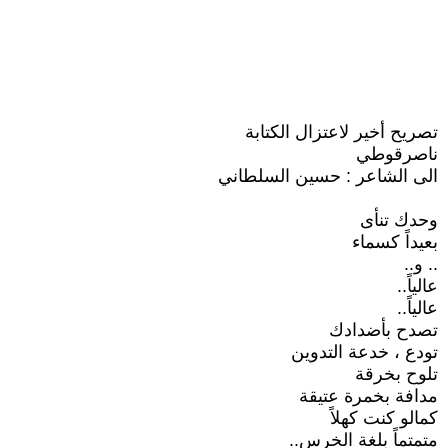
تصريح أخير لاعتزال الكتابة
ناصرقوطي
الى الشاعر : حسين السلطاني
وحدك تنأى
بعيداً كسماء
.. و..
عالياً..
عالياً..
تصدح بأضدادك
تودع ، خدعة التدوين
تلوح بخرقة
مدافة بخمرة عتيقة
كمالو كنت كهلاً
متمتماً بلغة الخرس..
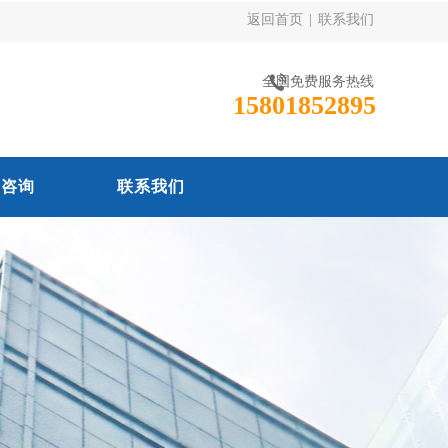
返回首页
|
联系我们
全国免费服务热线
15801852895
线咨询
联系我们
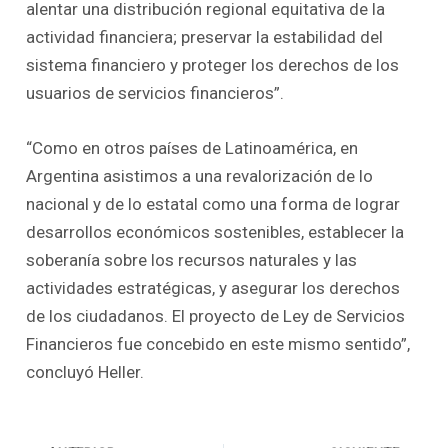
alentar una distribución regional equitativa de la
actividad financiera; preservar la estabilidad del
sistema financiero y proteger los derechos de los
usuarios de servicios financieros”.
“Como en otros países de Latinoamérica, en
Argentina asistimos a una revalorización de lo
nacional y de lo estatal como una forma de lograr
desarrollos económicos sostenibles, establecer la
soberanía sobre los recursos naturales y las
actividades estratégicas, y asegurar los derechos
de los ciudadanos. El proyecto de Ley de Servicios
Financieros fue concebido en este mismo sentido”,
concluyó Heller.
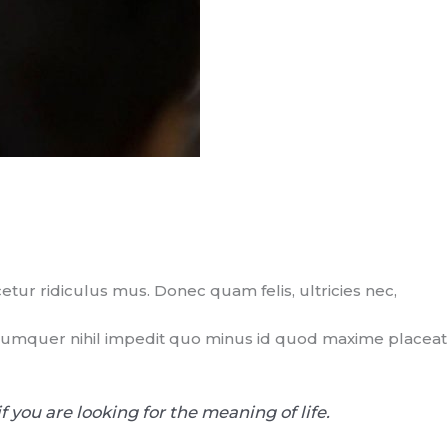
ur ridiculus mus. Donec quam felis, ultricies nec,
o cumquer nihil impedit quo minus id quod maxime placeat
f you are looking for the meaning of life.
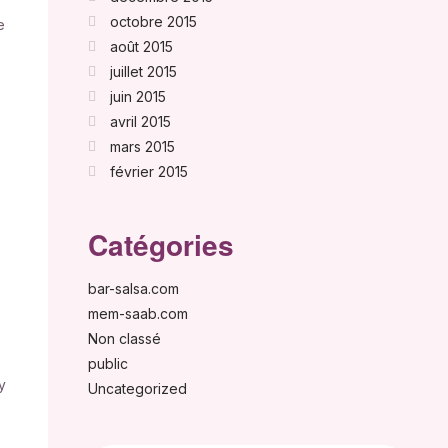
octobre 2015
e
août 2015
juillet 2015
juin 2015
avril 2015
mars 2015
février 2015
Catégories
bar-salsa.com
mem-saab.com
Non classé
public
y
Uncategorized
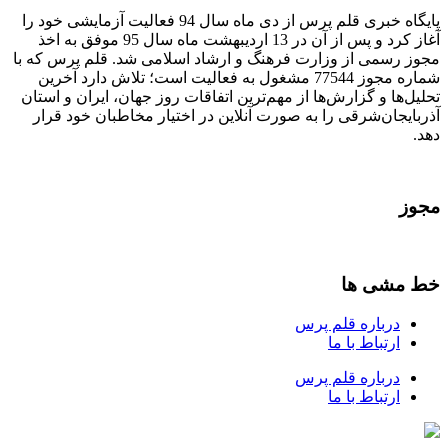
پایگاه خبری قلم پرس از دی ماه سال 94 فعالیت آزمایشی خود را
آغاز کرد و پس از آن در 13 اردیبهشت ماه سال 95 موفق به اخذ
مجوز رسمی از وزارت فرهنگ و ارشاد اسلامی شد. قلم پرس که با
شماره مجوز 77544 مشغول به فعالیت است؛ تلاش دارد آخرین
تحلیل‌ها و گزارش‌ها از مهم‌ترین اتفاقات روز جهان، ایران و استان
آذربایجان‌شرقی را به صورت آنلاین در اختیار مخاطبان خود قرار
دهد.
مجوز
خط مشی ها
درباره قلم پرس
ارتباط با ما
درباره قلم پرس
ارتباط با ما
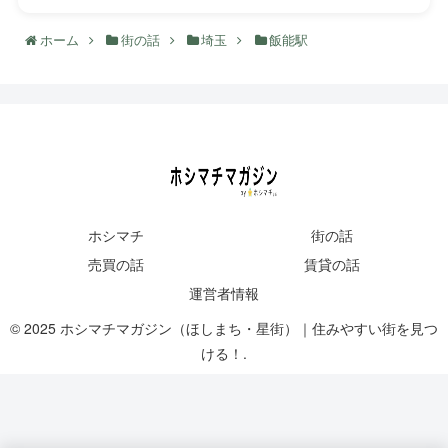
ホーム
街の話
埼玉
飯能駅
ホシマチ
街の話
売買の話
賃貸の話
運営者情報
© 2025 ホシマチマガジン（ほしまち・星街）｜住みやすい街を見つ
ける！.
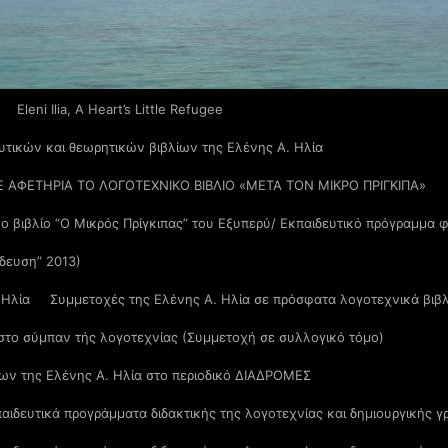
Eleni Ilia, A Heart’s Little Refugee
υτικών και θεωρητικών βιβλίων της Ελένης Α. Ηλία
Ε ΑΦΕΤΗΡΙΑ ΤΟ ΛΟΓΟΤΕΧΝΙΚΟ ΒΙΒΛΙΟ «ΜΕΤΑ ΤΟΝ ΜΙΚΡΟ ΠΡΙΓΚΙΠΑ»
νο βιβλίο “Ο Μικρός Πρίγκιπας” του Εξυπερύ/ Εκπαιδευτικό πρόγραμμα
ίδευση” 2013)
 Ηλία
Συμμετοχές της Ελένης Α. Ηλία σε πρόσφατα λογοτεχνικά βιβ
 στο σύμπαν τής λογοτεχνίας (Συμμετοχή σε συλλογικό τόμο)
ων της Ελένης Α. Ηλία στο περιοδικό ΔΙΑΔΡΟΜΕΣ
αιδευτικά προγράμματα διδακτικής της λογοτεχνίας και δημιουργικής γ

---*---

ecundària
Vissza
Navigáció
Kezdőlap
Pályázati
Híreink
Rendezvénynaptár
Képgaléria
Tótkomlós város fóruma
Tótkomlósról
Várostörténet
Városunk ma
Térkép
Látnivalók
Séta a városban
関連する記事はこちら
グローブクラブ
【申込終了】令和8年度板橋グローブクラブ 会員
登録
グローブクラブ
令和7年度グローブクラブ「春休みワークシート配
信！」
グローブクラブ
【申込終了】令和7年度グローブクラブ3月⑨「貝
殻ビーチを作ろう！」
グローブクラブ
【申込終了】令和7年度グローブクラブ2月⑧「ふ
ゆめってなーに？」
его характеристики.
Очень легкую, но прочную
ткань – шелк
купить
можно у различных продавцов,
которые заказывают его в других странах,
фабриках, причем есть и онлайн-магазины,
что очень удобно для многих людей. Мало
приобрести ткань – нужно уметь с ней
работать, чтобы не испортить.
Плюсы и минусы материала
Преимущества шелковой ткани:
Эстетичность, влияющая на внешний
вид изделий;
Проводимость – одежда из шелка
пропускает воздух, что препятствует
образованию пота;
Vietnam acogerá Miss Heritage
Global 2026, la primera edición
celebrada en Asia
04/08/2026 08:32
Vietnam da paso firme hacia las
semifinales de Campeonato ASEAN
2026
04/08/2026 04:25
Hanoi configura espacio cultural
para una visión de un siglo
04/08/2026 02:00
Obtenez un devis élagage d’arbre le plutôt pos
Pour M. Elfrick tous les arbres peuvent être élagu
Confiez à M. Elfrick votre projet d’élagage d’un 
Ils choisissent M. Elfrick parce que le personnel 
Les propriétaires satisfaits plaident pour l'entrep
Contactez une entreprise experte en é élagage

---*---

### TASK OBJECTIVE
Extract from the records above the lines from the one containing "Séta a városban" to the one containing "Contactez une entreprise experte en é élagage", both lines included, exactly as they appear and with nothing else.

### THE ANSWER
Séta a városban
関連する記事はこちら
グローブクラブ
【申込終了】令和8年度板橋グローブクラブ 会員
登録
グローブクラブ
令和7年度グローブクラブ「春休みワークシート配
信！」
グローブクラブ
【申込終了】令和7年度グローブクラブ3月⑨「貝
殻ビーチを作ろう！」
グローブクラブ
【申込終了】令和7年度グローブクラブ2月⑧「ふ
ゆめってなーに？」
его характеристики.
Очень легкую, но прочную
ткань – шелк
купить
можно у различных продавцов,
которые заказывают его в других странах,
фабриках, причем есть и онлайн-магазины,
что очень удобно для многих людей. Мало
приобрести ткань – нужно уметь с ней
работать, чтобы не испортить.
Плюсы и минусы материала
Преимущества шелковой ткани:
Эстетичность, влияющая на внешний
вид изделий;
Проводимость – одежда из шелка
пропускает воздух, что препятствует
образованию пота;
Vietnam acogerá Miss Heritage
Global 2026, la primera edición
celebrada en Asia
04/08/2026 08:32
Vietnam da paso firme hacia las
semifinales de Campeonato ASEAN
2026
04/08/2026 04:25
Hanoi configura espacio cultural
para una visión de un siglo
04/08/2026 02:00
Obtenez un devis élagage d’arbre le plutôt pos
Pour M. Elfrick tous les arbres peuvent être élagu
Confiez à M. Elfrick votre projet d’élagage d’un 
Ils choisissent M. Elfrick parce que le personnel 
Les propriétaires satisfaits plaident pour l'entrep
Contactez une entreprise experte en é élagage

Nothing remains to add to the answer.